= Reviewing the Situation (song) =

Lionel Bart song written for 1960 musical Oliver!

"Reviewing the Situation" is a song written by Lionel Bart for the 1960 musical Oliver!, based upon the 1838 novel Oliver Twist by Charles Dickens. It is sung by the character of Fagin, at a moral crossroads towards the end of the musical as he reconsiders his criminal lifestyle. It was introduced by English actor Ron Moody, who played Fagin in the original London production of the musical as well as its 1968 film adaptation and two revivals, in the West End and on Broadway, in 1983 and 1984 respectively.

==Background==
Lionel Bart originally intended Fagin's songs in the musical to be sung straight, but Ron Moody considered numbers such as "Reviewing the Situation" to "[leap] off the page as comic turns". The song's lyric, in which Fagin ponders "can a fellow be a villain all his life?", reveals a sympathetic side to the character. In 1960, critic Milton Shulman predicted that the song "should go a long way to converting Fagin into a loveable character on the level of the Crazy Gang".

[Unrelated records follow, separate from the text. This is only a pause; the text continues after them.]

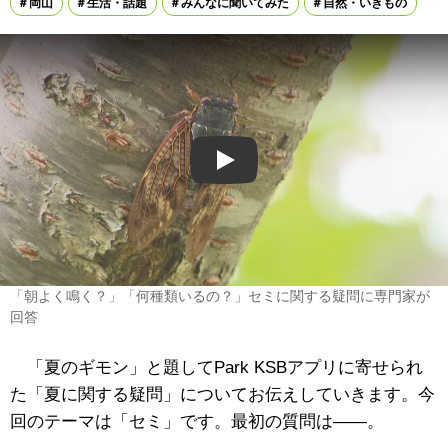
岡山
生活・話題
みんなに聞いてみた
自然・いきもの
Play
「朝よく鳴く？」「何種類いるの？」セミに関する疑問に専門家が
回答
「夏のギモン」と題してPark KSBアプリに寄せられ
た「夏に関する疑問」についてお伝えしていきます。今
回のテーマは「セミ」です。最初の質問は――。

Several commentators have likened the composition to Jewish music. Allan Neuwirth, writing in The Forward in 2026, remarked that the song is "practically a cantor’s aria, ornamented with flourishes I’ve heard at countless High Holiday services." The 2024 West End revival of Oliver! adds four bars of klezmer music to the arrangement.

Speaking in 2012, Moody described the sequence for the song, in which Fagin sings "torn between the safety of the kitchen and the dangers of the world outside", as his proudest moment in the 1968 film. He reprised the song, in character as Fagin, during the 1985 Royal Variety Performance.
==In popular culture==
- In 1969, the song was recorded in a rock arrangement by Sandie Shaw as the title track on her fifth album.

- A 2013 documentary about Lionel Bart's life is titled after the song.